*Supplied material*:
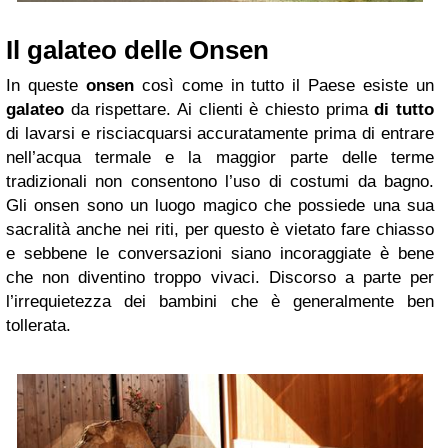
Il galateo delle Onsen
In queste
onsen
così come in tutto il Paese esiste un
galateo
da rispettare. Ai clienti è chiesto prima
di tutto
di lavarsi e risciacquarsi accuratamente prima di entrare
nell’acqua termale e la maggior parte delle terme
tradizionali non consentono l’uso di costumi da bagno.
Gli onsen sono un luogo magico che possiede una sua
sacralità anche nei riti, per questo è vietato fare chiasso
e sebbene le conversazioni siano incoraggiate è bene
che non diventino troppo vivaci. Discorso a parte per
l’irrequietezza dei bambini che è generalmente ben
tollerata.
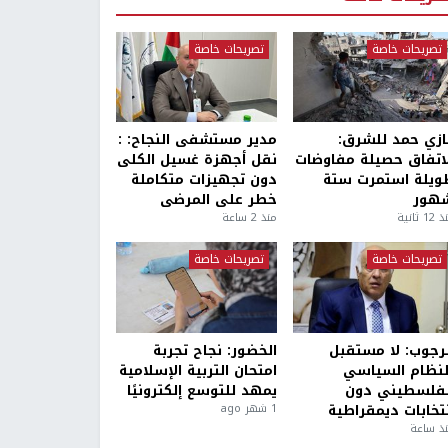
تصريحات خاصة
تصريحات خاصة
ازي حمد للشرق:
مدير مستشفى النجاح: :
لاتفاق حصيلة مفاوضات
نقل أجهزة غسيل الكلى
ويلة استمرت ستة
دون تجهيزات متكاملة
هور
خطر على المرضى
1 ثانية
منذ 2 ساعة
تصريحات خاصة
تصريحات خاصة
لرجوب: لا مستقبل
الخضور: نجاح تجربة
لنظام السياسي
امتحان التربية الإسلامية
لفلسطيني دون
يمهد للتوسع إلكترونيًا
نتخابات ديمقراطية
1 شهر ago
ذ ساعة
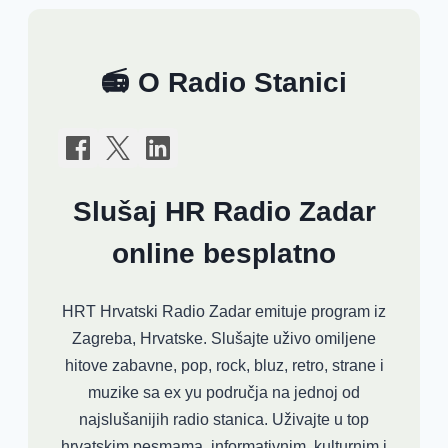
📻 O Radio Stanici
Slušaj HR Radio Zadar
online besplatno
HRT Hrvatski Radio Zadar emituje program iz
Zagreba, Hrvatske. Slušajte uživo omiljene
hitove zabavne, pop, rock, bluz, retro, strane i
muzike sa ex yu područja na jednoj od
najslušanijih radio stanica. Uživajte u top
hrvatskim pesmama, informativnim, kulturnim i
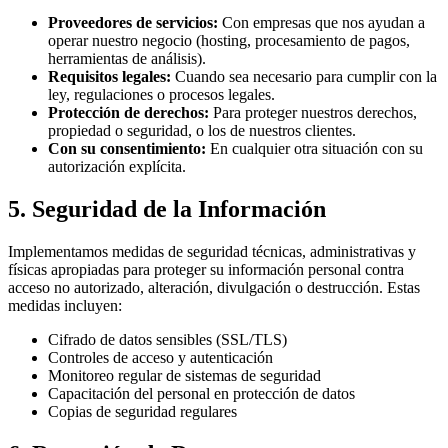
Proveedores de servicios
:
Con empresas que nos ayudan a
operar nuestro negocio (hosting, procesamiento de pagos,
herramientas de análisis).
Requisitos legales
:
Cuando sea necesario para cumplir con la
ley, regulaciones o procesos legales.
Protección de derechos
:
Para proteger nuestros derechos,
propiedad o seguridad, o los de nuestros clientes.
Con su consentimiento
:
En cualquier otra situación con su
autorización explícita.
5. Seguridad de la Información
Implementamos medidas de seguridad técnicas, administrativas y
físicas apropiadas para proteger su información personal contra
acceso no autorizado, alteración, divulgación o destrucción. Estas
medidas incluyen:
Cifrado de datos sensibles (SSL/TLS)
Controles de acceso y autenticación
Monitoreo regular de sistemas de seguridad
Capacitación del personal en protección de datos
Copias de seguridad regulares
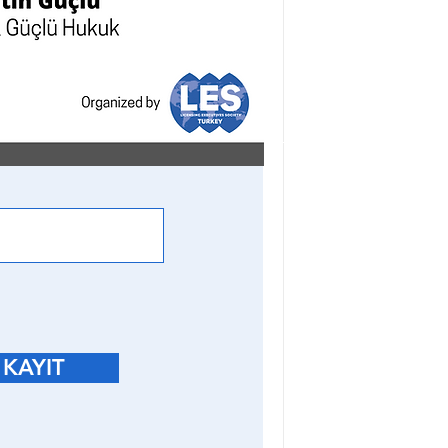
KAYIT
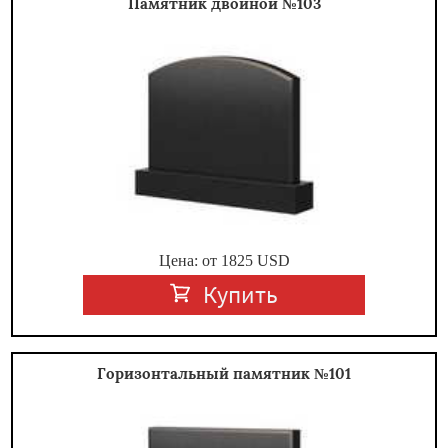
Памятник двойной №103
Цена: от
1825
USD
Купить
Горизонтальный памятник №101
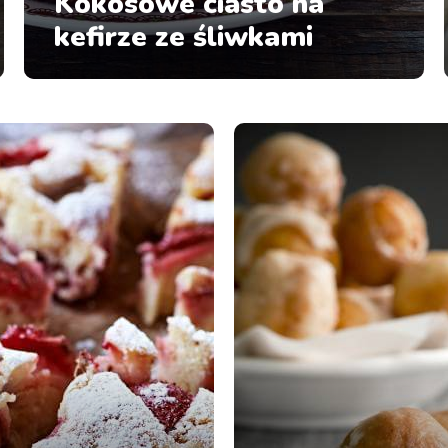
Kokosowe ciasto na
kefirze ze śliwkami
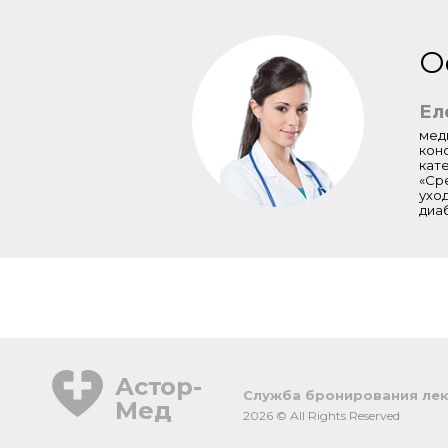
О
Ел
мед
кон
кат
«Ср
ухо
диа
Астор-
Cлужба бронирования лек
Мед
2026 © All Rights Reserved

...

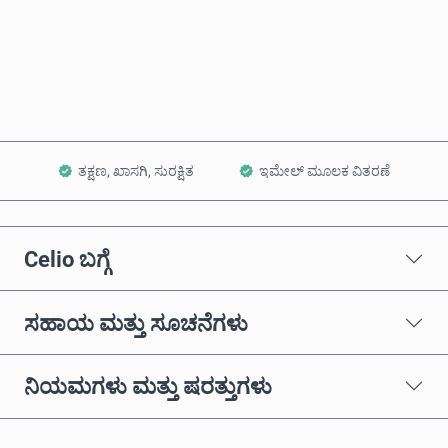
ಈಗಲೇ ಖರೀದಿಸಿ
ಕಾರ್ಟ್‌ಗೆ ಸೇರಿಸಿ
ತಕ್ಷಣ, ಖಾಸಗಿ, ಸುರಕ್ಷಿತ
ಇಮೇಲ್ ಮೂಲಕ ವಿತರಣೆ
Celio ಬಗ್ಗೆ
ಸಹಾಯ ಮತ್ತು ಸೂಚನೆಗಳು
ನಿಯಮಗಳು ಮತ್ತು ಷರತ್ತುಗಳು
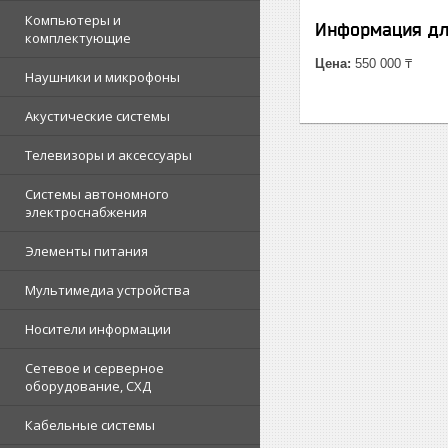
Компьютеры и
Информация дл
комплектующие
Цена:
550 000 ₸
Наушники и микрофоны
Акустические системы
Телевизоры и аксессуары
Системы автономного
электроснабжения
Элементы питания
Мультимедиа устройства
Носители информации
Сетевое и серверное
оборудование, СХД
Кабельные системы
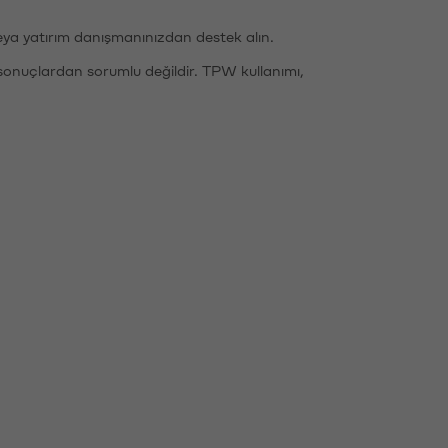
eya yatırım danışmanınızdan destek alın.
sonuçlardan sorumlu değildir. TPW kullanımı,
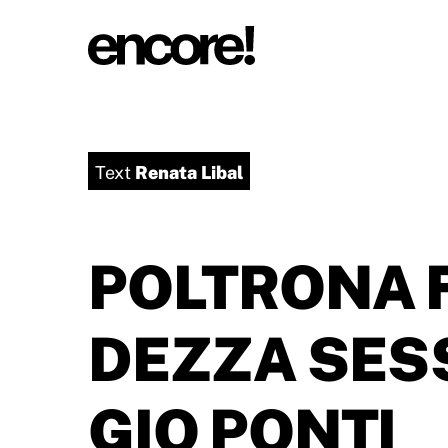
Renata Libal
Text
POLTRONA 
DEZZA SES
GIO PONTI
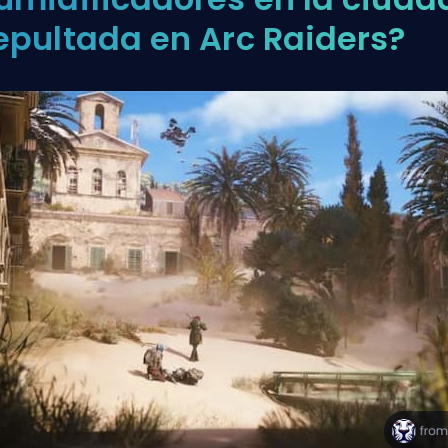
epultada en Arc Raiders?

...

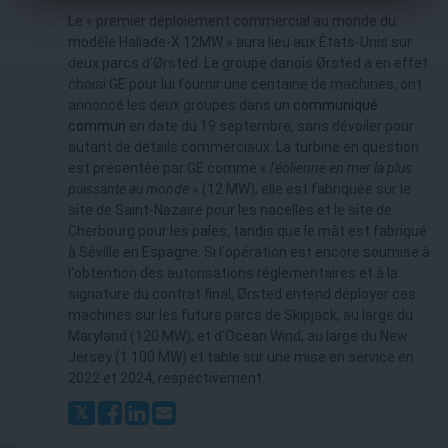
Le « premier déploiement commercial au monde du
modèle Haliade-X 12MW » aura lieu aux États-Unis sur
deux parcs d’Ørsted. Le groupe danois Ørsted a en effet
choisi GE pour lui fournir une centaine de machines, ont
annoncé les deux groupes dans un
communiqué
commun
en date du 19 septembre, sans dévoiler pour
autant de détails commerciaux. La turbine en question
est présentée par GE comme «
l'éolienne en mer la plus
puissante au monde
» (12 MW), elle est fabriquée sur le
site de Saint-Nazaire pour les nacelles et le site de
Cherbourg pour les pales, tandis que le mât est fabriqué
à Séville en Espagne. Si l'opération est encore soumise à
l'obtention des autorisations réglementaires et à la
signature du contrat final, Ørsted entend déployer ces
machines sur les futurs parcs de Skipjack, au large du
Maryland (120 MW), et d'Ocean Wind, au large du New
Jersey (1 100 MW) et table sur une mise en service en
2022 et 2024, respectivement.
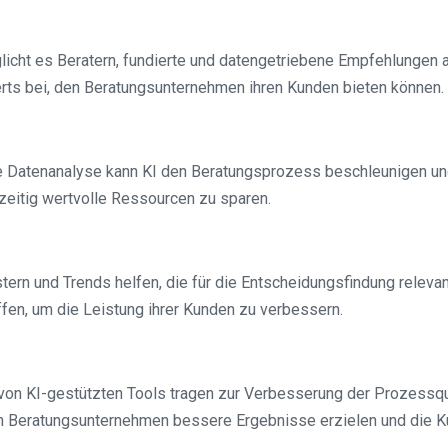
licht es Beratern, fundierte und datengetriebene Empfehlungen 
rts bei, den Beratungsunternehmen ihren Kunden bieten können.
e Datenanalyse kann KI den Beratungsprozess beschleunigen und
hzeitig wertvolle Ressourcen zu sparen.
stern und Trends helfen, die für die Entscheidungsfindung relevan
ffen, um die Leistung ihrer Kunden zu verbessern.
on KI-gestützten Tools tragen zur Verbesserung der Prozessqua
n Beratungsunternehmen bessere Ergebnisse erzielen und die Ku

*Problem statement*: Output exactly those lines of the data above that run from the line with "Controles de acceso y autenticación" up to and including the line with "2026 © All Rights Reserved". No pictures go in.

*Response below*:
Controles de acceso y autenticación
Monitoreo regular de sistemas de seguridad
Capacitación del personal en protección de datos
Copias de seguridad regulares
KAYIT
Памятник двойной №103
Цена: от
1825
USD
Купить
Горизонтальный памятник №101
Kokosowe ciasto na
kefirze ze śliwkami
О
Ел
мед
кон
кат
«Ср
ухо
диа
Астор-
Cлужба бронирования лек
Мед
2026 © All Rights Reserved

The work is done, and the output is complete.